Selena’s brow furrowed. “Transferred memories? That’s”
“Illegal,” Vera finished. “And impossible… until it wasn’t.”
The words hung heavy in the air.
Selena’s chest tightened. “What does that have to do with me?”
Vera pulled a photo from her folder and slid it across the table. It showed a young woman with a hauntingly familiar face not identical, but close enough to twist something inside Selena’s chest.
“That’s Mara Ward,” Vera said. “Your sister was part of the program. So were you.”
Selena’s voice cracked. “No. I wasn’t.”
“Records say otherwise,” Vera said softly. “The fire that killed your parents it wasn’t an accident. It was the experiment failing. They were trying to merge your memories.”
Selena shook her head, stepping back. “That’s insane.”
“Maybe. But the project was shut down right after. And the surviving subjects including your sister were sent to St. Cloud’s for evaluation.”
Vera leaned in. “Someone’s trying to restart it, Detective. The Pale Man or woman isn’t killing at random. They’re collecting memory donors.”
Selena felt her knees weaken. “You’re saying these victims”
“Each one carried fragments of the same neural pattern. Mara’s pattern.”
The room spun. For a moment, Selena couldn’t breathe. She pressed a hand to her temple, trying to steady herself.
She had spent ten years chasing a killer, never realizing the case was tied to her own past.
Vera’s phone buzzed. She glanced at the screen her composure flickered. “We’ve got movement. Another body. Same markings.”
Selena grabbed her coat. “Where?”
“Warehouse district, Pier 39.”
By the time they arrived, the scene was chaos police tape, flashing lights, reporters shouting questions. The body lay covered near the edge of the dock, waves slapping quietly against the pilings.
Selena crouched beside the coroner. “Female?”
“Yeah,” the coroner said. “Late twenties. Found an hour ago. No ID. But we pulled this from her pocket.”
He handed Selena a small metal key engraved with a number: 07.
Her heart stopped.
Subject 07. Her file.
She stood abruptly, scanning the shadows beyond the dock. A faint shimmer of movement caught her eye someone watching from the rooftops.
She drew her gun. “Up there!”
Officers turned, lights sweeping across the roofs, but the figure was already gone.
Vera touched Selena’s arm. “Don’t”
Selena pulled free, running toward the fire escape. She climbed fast, rain slicking the rungs, her lungs burning. But when she reached the roof, the watcher was gone.

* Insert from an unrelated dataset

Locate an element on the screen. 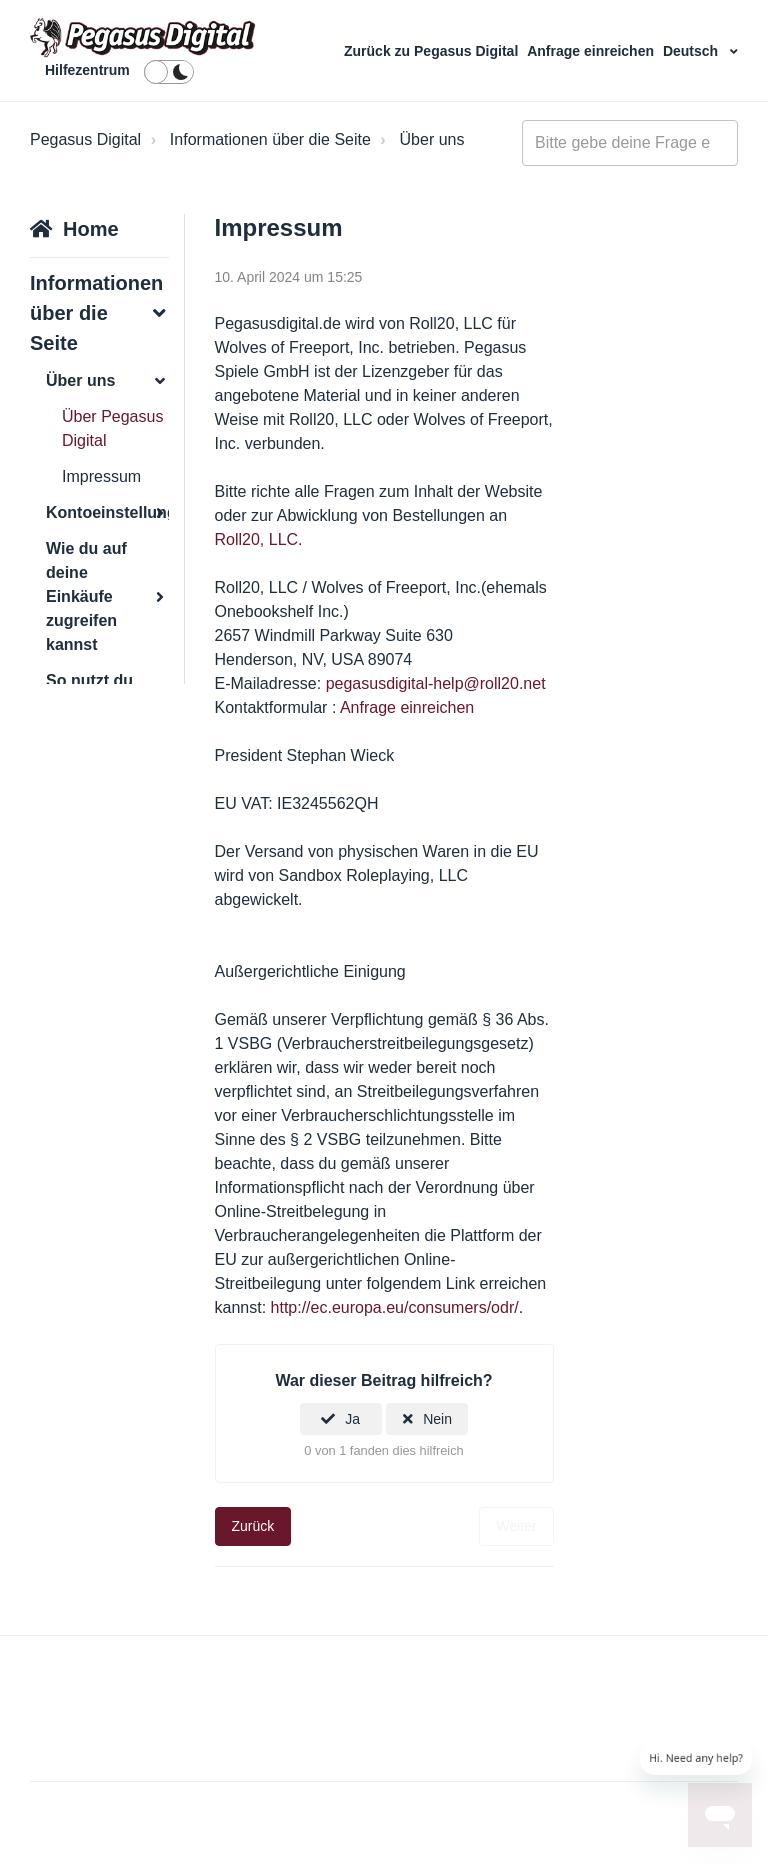 The height and width of the screenshot is (1863, 768). [general_-_help_center-hero_unit_search] is located at coordinates (630, 143).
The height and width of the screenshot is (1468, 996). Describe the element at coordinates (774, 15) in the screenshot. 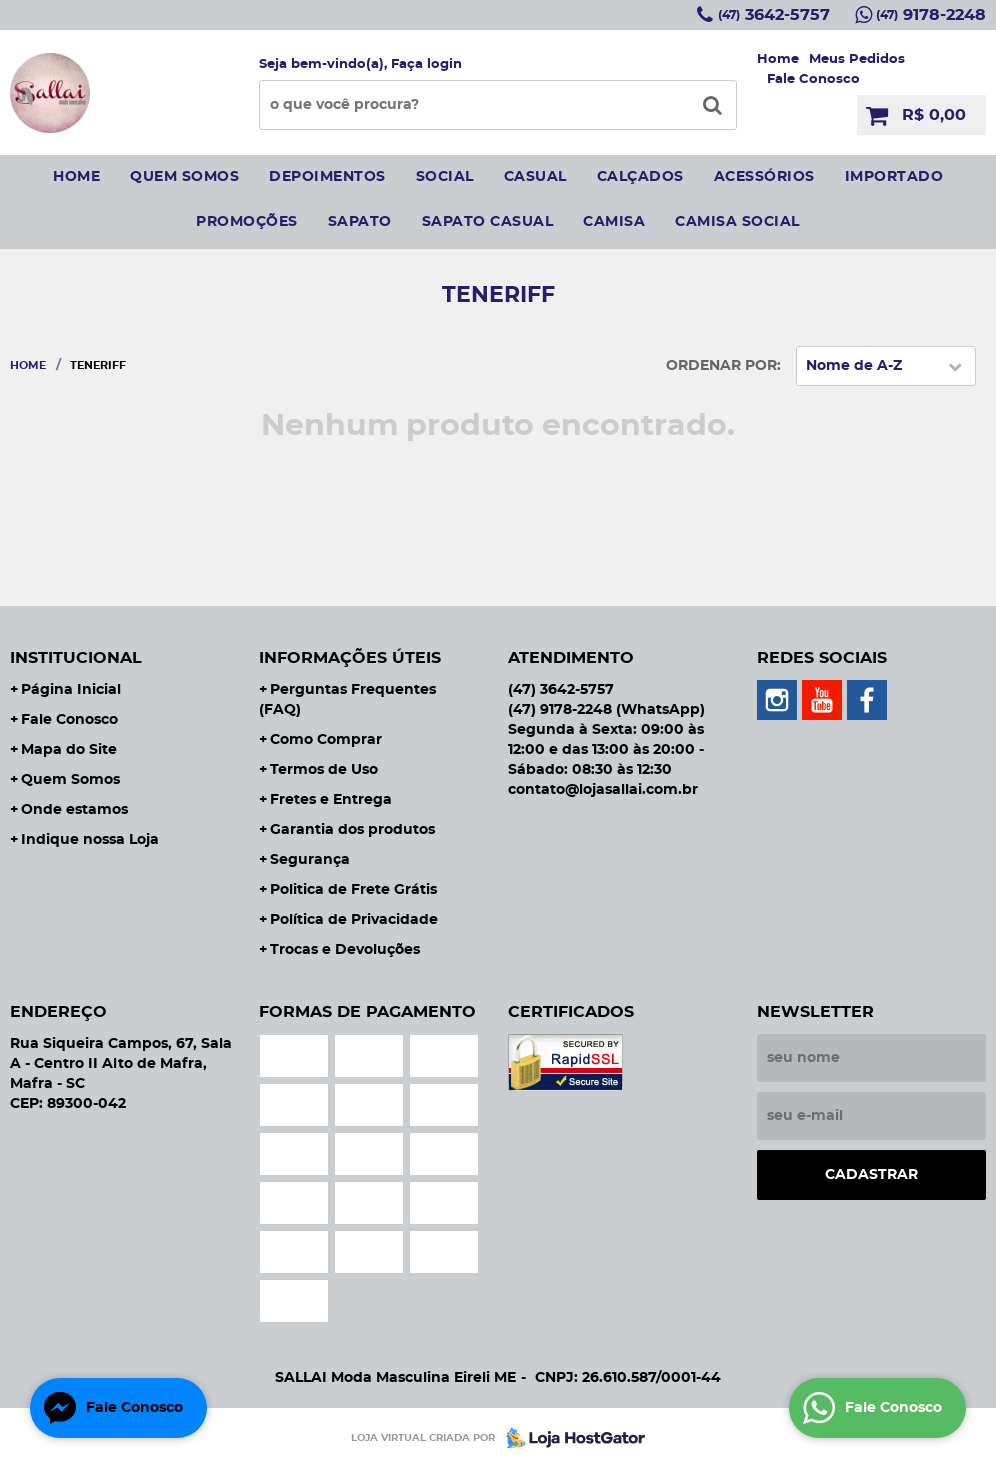 I see `3642-5757` at that location.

Only a single object lay where they’d stood a tape recorder.
She picked it up, pressed play.
A faint, static-laced voice whispered through the rain.

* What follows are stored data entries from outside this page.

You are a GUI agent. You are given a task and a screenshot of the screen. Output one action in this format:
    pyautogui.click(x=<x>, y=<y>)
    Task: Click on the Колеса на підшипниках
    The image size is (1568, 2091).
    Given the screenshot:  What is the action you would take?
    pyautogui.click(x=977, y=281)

“Selena… stop chasing ghosts. I’m not the one you think I am.”
Her breath caught. The voice soft, shaking, familiar.
It was Mara.
“They made me forget, but I remember now. Don’t trust Vera. She’s part of it.”
Static swallowed the rest.
Selena stood frozen, wind tearing at her hair, the recorder trembling in her hand.
Below, sirens wailed and officers shouted, but it all sounded distant muffled by the single truth echoing in her mind.
If the voice was real… her sister was alive.
But that meant everything else the case, the program, even Vera might be a lie.
And worse, someone wanted her to find out too soon.